Mohamed Ahmed: Number one, you have to realize from the beginning that you’re building a business. And the reason, I know it’s very simple and may look very intuitive for everyone, but me coming from a tech world and I was a technical person for a long time and seeing other technical entrepreneurs I would say feeding their startup on the VC money, they forget that they need to build a business. And building a business is very simple. You feed the business with $2, you get three in return. And a lot of entrepreneurs forget about the fact that they have to have healthy metrics at the beginning of their business as early as possible. Many entrepreneurs say, okay, maybe later on. You know, I can get the money from VCs and they keep pushing that, you know, achieving that equation of being profitable and being able to generate reasonable revenues. So that’s number one. When I talk to, especially to technical entrepreneurs, whether they’re living in the Silicon Valley or coming from outside of the Silicon Valley and, they want to mimic that model. That’s the first thing because you can easily slip into the, you know, the VC model and just forget about building a real business. And the problem is you’re going to give away a lot of your business almost for free or I would say, or less what it’s really worth.

Dave: Guard your equity with everything you can.

Mohamed Ahmed: Exactly. And you cannot do that without really building a healthy business. It’s important to have this from the beginning. We see the outliers like what happened with Facebook at the beginning and other companies. And we think this is the typical case. Those are outliers. Those are not, you know, the typical case in business. So do not, you know, basically take those as the only guidance for you as you build your business.

And the other thing is, this is also very important, especially for first time entrepreneurs, your startup does not define who you are. And this is a big mistake.

Dave: Or maybe don’t let it define who you are.

Mohamed Ahmed: Exactly. Because your startup, it’s just one project in your life. Whether it’s becoming successful or not in business terms, your life is bigger than that. You as a person, you’re a dad, you’re a husband, you’re part of a community, so you have to be conscious about that. And even if the startup did not work, then this is just a milestone. You move on and do the other startup.

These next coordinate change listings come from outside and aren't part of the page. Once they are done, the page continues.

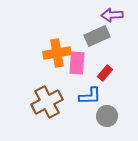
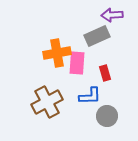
red rectangle: rotated 56 degrees counterclockwise
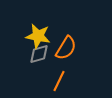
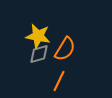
orange semicircle: moved 1 px left, 1 px down
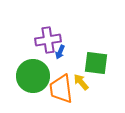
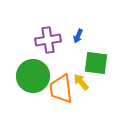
blue arrow: moved 18 px right, 16 px up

So this is really important.

And there’s also one thing, the last point is, the greatest startup pivot, I would say, is what you make from within. In other words, if you are now, if you feel now that you’re stuck and your mindset is not really helping you, the first pivot is not your product or who is your target customer, it’s your mindset. And you need to start with that. And then everything will fall in place after this.

Dave: That actually leads into my next question that I had, because you wrote Inside Out Entrepreneurship, which is basically that. You have to become who you want to become on the inside before it shows on the outside. You talk a lot about the mental resilience and everything. In fact, I think I’ve heard you say mental resilience beats funding. Explain your philosophy on mindset, mental resilience, and how it relates to entrepreneurship so that people can take that from you.

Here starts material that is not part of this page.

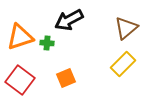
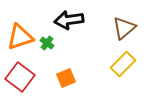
black arrow: rotated 20 degrees clockwise
brown triangle: moved 2 px left
green cross: rotated 32 degrees clockwise
red square: moved 3 px up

Mohamed Ahmed: Absolutely. Look, if we take actually the word resilience, what does it mean if we just map it to engineering when someone is building a bridge and say this is a resilient bridge? This means that this bridge can withstand, you know, the elements can withstand pressure. So this is the engineering definition of resilience. If we map this to your mind, it’s the same thing. You’re going to face unexpected events, you’re going to have dark days. How do you make sure that all those events and challenges do not take you out of balance?

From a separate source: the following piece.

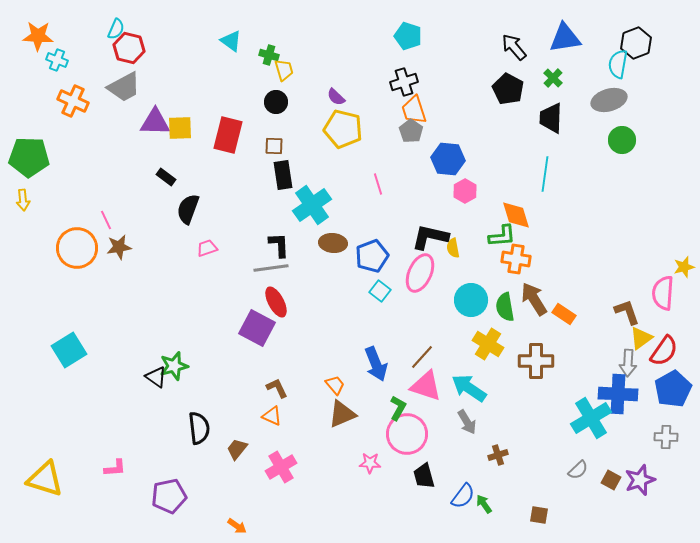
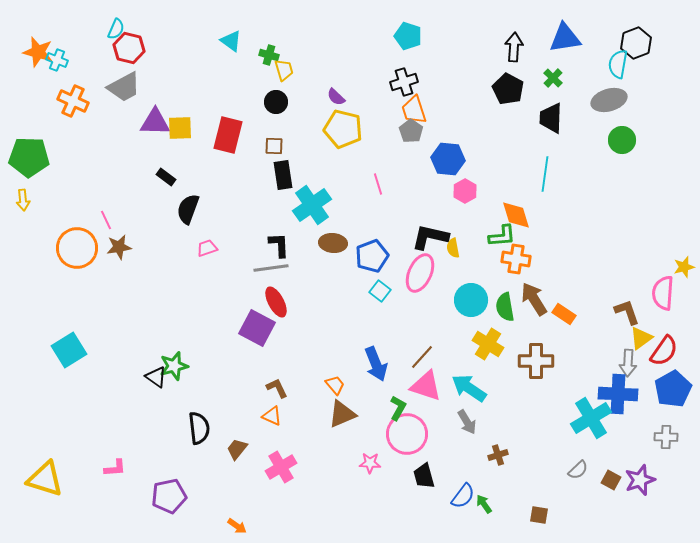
orange star at (38, 36): moved 16 px down; rotated 12 degrees clockwise
black arrow at (514, 47): rotated 44 degrees clockwise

And that actually was for me personally in my first business, it was a big problem for me in the first two years. Prior to starting my company, I studied a lot about startups, I talked to lots of entrepreneurs. And by the way, despite all of that preparation, I made all the mistakes that they told me not to do in the first two years. And the reason is because I was not in the right mindset. And I got derailed from the right perspective because I was not resilient enough. An event would come in, would basically knock me down for days or weeks because I felt that this event is a devastating event. It’s going to take my business down. But in reality, it will take my business down if I believe so. And it’s not if I do not let it to do so for my business and that’s all about your mindset. So the resilience is about being strong enough so that those events that are gonna hit you from left and right every day do not take you out of balance and change your mindset.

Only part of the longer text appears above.